Files
ollama/llama/compat/README.md
jmorganca 25223160d8 llama/compat: add in-memory shim so llama-server can load Ollama-format GGUFs
Older Ollama builds ship GGUFs that diverge slightly from upstream llama.cpp
in arch names, KV keys, tensor names, and (for vision models) file layout
(text+vision in one monolithic file). This adds a self-contained compat
layer that translates those files in memory at load time, so
~/.ollama/models/blobs/* can be served by upstream llama-server with no
re-conversion and no re-download.

Structure:
  llama/compat/
    llama-ollama-compat.{h,cpp}   — the shim (Ollama-owned, ~500 LOC)
    upstream-edits.patch          — ~48 lines of call-site hooks in 6 upstream files
    compat.cmake                  — include()-able CMake fragment
    README.md                     — what/why/how-to-regen

Integration: llama/server/CMakeLists.txt includes compat.cmake and passes
OLLAMA_LLAMA_CPP_COMPAT_PATCH_COMMAND to FetchContent_Declare via
PATCH_COMMAND. When OLLAMA_LLAMA_CPP_SOURCE is set (dev mode), the patch is
skipped so the developer's tree stays untouched.

Currently handles gemma3 (text + vision). Pattern is data-driven — adding
other archs is a new handle_<arch>() + one dispatch line. See README for
the per-arch checklist.

Verified end-to-end: `llama-server --model BLOB --mmproj BLOB` with an
Ollama gemma3:latest blob answers both text prompts ("Paris") and vision
prompts (correct image descriptions).
2026-04-20 09:29:34 -07:00

3.3 KiB

llama.cpp compatibility shim

This directory holds an in-process compatibility layer that lets upstream llama-server load GGUFs produced by older versions of Ollama (and files pulled from the Ollama registry) without re-converting or re-downloading.

The layer is applied automatically at build time via CMake FetchContent's PATCH_COMMAND — there is no separate "apply patches" step.

Files

  • llama-ollama-compat.h, llama-ollama-compat.cpp — the shim itself.
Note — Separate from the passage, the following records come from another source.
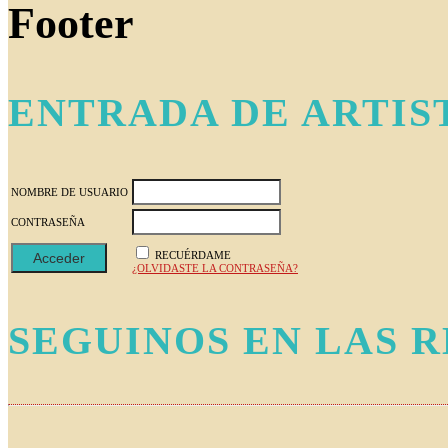
Footer
ENTRADA DE ARTIS
NOMBRE DE USUARIO
CONTRASEÑA
RECUÉRDAME
¿OLVIDASTE LA CONTRASEÑA?
SEGUINOS EN LAS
These are regular source files owned by Ollama; they get copied into the fetched llama.cpp source tree during configure.
  • upstream-edits.patch — small additive edits to upstream files so the shim gets called. Currently ~48 lines touching 6 files. Kept as a real git patch so re-generation on upstream bumps is one command.

What the shim does

The shim runs at two well-defined points in the loader:

  1. After gguf_init_from_file, for both the main model loader and the mtmd/clip loader: inspects the just-parsed metadata and decides whether the file is an Ollama-format GGUF. If so, it mutates the in-memory gguf_context and ggml_context (KV names, tensor names, tensor types) so the rest of the loader sees an upstream-shape file.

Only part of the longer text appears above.